Mentana: “Discoteche chiuse ma su treni regionali molta più calca” 

"Ai giovani è stato imposto da un giorno all'altro di non andare più al liceo o all'università, e di restare a casa. Finito il lockdown si è permesso loro di uscire, ma solo distanziati. Riaperti i locali, è partita subito la...

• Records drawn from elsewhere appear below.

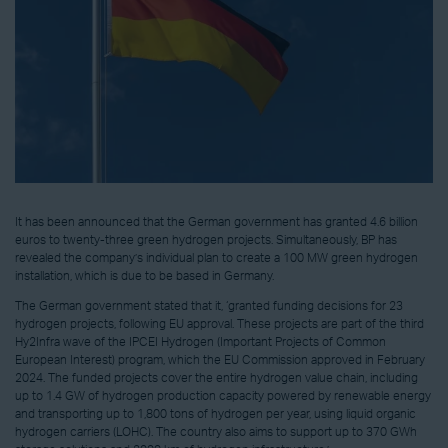
It has been announced that the German government has granted 4.6 billion
euros to twenty-three green hydrogen projects. Simultaneously, BP has
revealed the company’s individual plan to create a 100 MW green hydrogen
installation, which is due to be based in Germany.
The German government stated that it, ‘granted funding decisions for 23
hydrogen projects, following EU approval. These projects are part of the third
Hy2Infra wave of the IPCEI Hydrogen (Important Projects of Common
European Interest) program, which the EU Commission approved in February
2024. The funded projects cover the entire hydrogen value chain, including
up to 1.4 GW of hydrogen production capacity powered by renewable energy
and transporting up to 1,800 tons of hydrogen per year, using liquid organic
hydrogen carriers (LOHC). The country also aims to support up to 370 GWh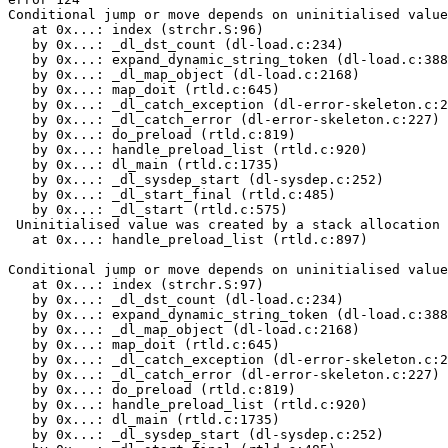
Conditional jump or move depends on uninitialised value
   at 0x...: index (strchr.S:96)

   by 0x...: _dl_dst_count (dl-load.c:234)

   by 0x...: expand_dynamic_string_token (dl-load.c:388
   by 0x...: _dl_map_object (dl-load.c:2168)

   by 0x...: map_doit (rtld.c:645)

   by 0x...: _dl_catch_exception (dl-error-skeleton.c:2
   by 0x...: _dl_catch_error (dl-error-skeleton.c:227)

   by 0x...: do_preload (rtld.c:819)

   by 0x...: handle_preload_list (rtld.c:920)

   by 0x...: dl_main (rtld.c:1735)

   by 0x...: _dl_sysdep_start (dl-sysdep.c:252)

   by 0x...: _dl_start_final (rtld.c:485)

   by 0x...: _dl_start (rtld.c:575)

 Uninitialised value was created by a stack allocation

   at 0x...: handle_preload_list (rtld.c:897)

Conditional jump or move depends on uninitialised value
   at 0x...: index (strchr.S:97)

   by 0x...: _dl_dst_count (dl-load.c:234)

   by 0x...: expand_dynamic_string_token (dl-load.c:388
   by 0x...: _dl_map_object (dl-load.c:2168)

   by 0x...: map_doit (rtld.c:645)

   by 0x...: _dl_catch_exception (dl-error-skeleton.c:2
   by 0x...: _dl_catch_error (dl-error-skeleton.c:227)

   by 0x...: do_preload (rtld.c:819)

   by 0x...: handle_preload_list (rtld.c:920)

   by 0x...: dl_main (rtld.c:1735)

   by 0x...: _dl_sysdep_start (dl-sysdep.c:252)
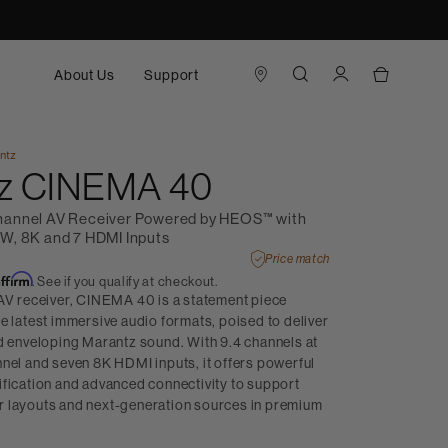
About Us
Support
ntz
z CINEMA 40
hannel AV Receiver Powered by HEOS™ with
W, 8K and 7 HDMI Inputs
Price match
Affirm
. See if you qualify at checkout.
 AV receiver, CINEMA 40 is a statement piece
e latest immersive audio formats, poised to deliver
nd enveloping Marantz sound. With 9.4 channels at
nel and seven 8K HDMI inputs, it offers powerful
ification and advanced connectivity to support
 layouts and next-generation sources in premium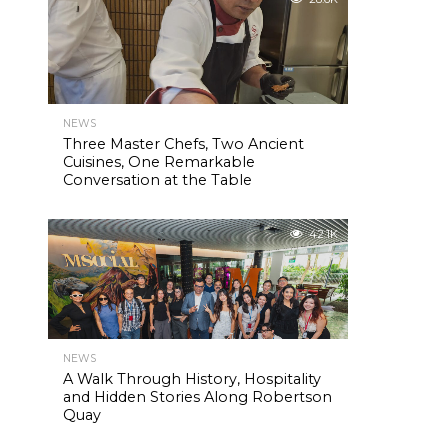
NEWS
Three Master Chefs, Two Ancient
Cuisines, One Remarkable
Conversation at the Table
42.1K
NEWS
A Walk Through History, Hospitality
and Hidden Stories Along Robertson
Quay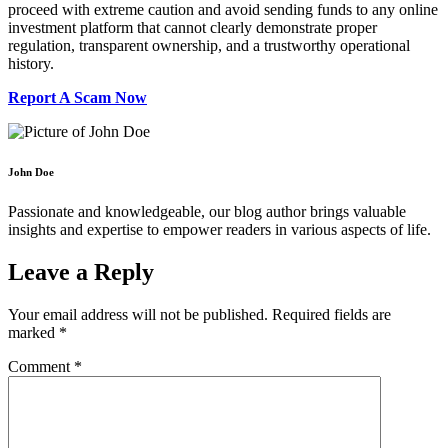
proceed with extreme caution and avoid sending funds to any online
investment platform that cannot clearly demonstrate proper
regulation, transparent ownership, and a trustworthy operational
history.
Report A Scam Now
John Doe
Passionate and knowledgeable, our blog author brings valuable
insights and expertise to empower readers in various aspects of life.
Leave a Reply
Your email address will not be published.
Required fields are
marked
*
Comment
*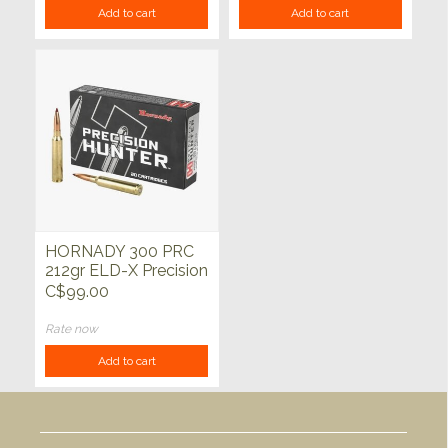
Add to cart
Add to cart
HORNADY 300 PRC
212gr ELD-X Precision
Hunter 20ct
C$99.00
Rate now
Add to cart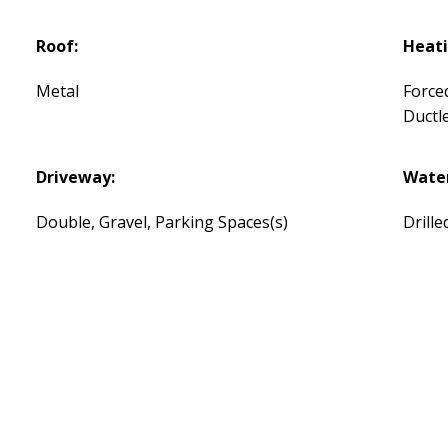
Roof:
Heati
Metal
Force
Ductl
Driveway:
Water
Double, Gravel, Parking Spaces(s)
Drille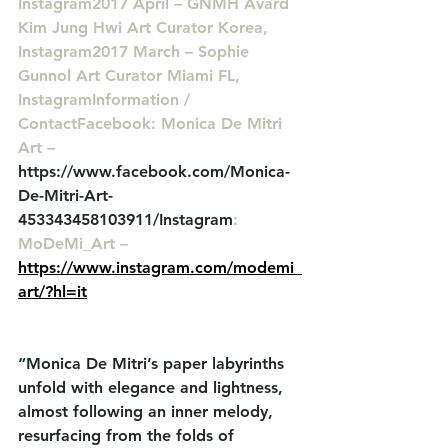
Instagram2017 April – GNMH Avard 
Kim Jung Hwi Art Curator Korea, 
Instagram2017 March – Sophie 
Gunnol Art Curator Miami FL, 
InstagramInformation / 
ContactFacebook: Monica De Mitri 
Art – 
https://www.facebook.com/Monica-
De-Mitri-Art-
453343458103911/Instagram
: 
MoDeMi_Art – 
https://www.instagram.com/modemi_
art/?hl=it
“Monica De Mitri’s paper labyrinths 
unfold with elegance and lightness, 
almost following an inner melody, 
resurfacing from the folds of 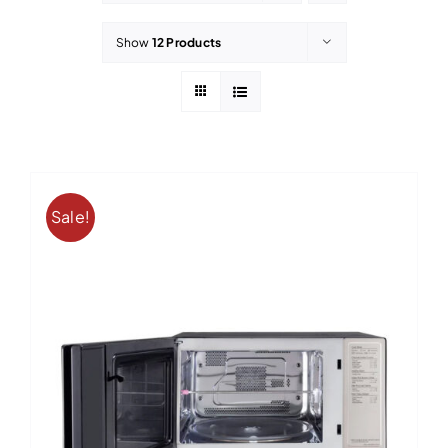
Contact
Show
12 Products
Sale!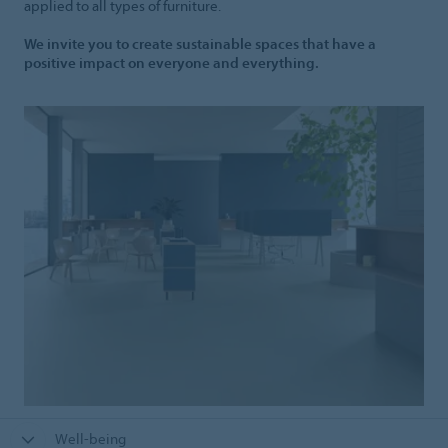
applied to all types of furniture.
We invite you to create sustainable spaces that have a
positive impact on everyone and everything.
Well-being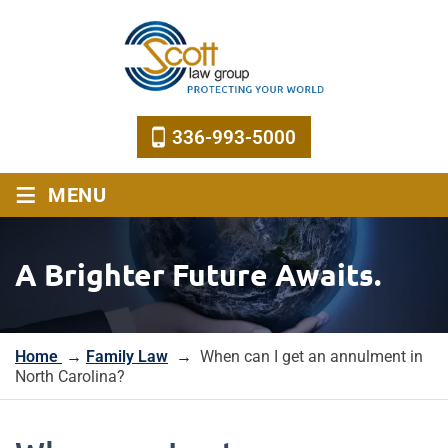
336-993-5000
≡
MENU
A Brighter Future Awaits.
Home
→
Family Law
→
When can I get an annulment in
North Carolina?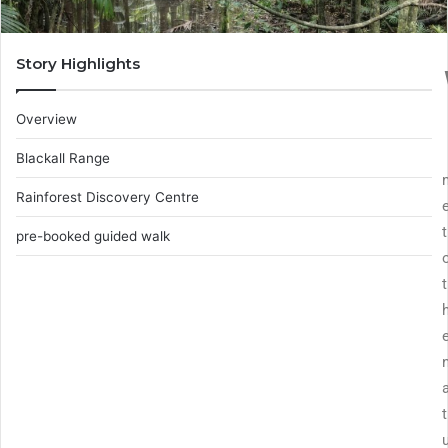
Story Highlights
Overview
Blackall Range
Rainforest Discovery Centre
t
pre-booked guided walk
t
t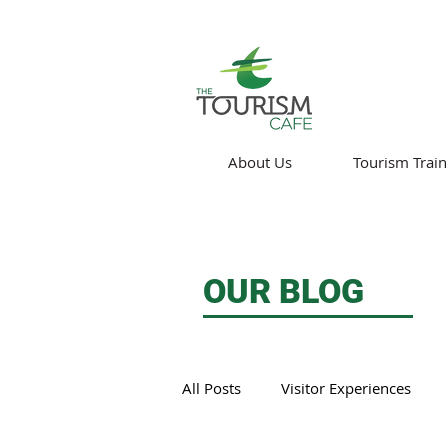
About Us
Tourism Train
OUR BLOG
All Posts
Visitor Experiences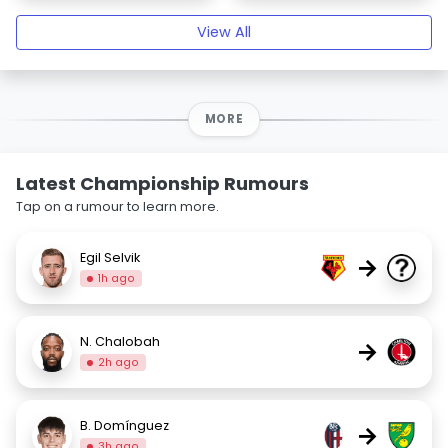
View All
MORE
Latest Championship Rumours
Tap on a rumour to learn more.
Egil Selvik
→
1h ago
N. Chalobah
→
2h ago
B. Domínguez
→
3h ago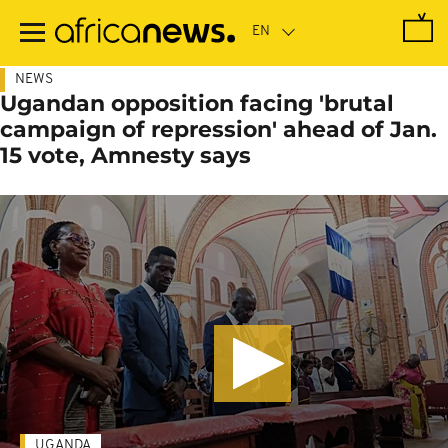
Skip
to
main
content
NEWS
Ugandan opposition facing 'brutal
campaign of repression' ahead of Jan.
15 vote, Amnesty says
UGANDA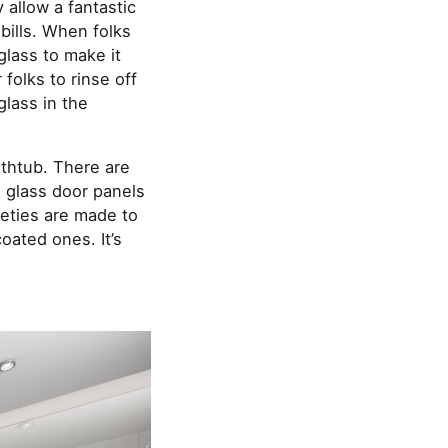
 allow a fantastic
bills. When folks
 glass to make it
folks to rinse off
glass in the
athtub. There are
 glass door panels
ieties are made to
oated ones. It’s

“Ai giovani è stato imposto da un giorno all’altro di non andare più al liceo o all’università, e di restare a casa. Finito il lockdown si è permesso loro di uscire, ma solo distanziati. Riaperti i locali, è partita subito la crociata contro la movida. Riaperte le discoteche, si è scoperto che là dentro si balla. Quindi chiusura, anche se sui treni regionali si sta molto più accalcati”. Lo scrive su Instagram Enrico Mentana, commentando la decisione del governo di chiudere le discoteche in seguito alla recrudescenza dei casi di positività al coronavirus.  

“Nel frattempo -prosegue il post del giornalista- molti di loro hanno perso il lavoro precario, e hanno visto allontanarsi ancora di più la speranza di una occupazione stabile. Una sola certezza è stata data ai giovani: saranno loro a dover pagare quei 150 miliardi di debito contratti in questi mesi dallo Stato italiano, tra applausi e commenti pieni di orgoglio. A spese loro”.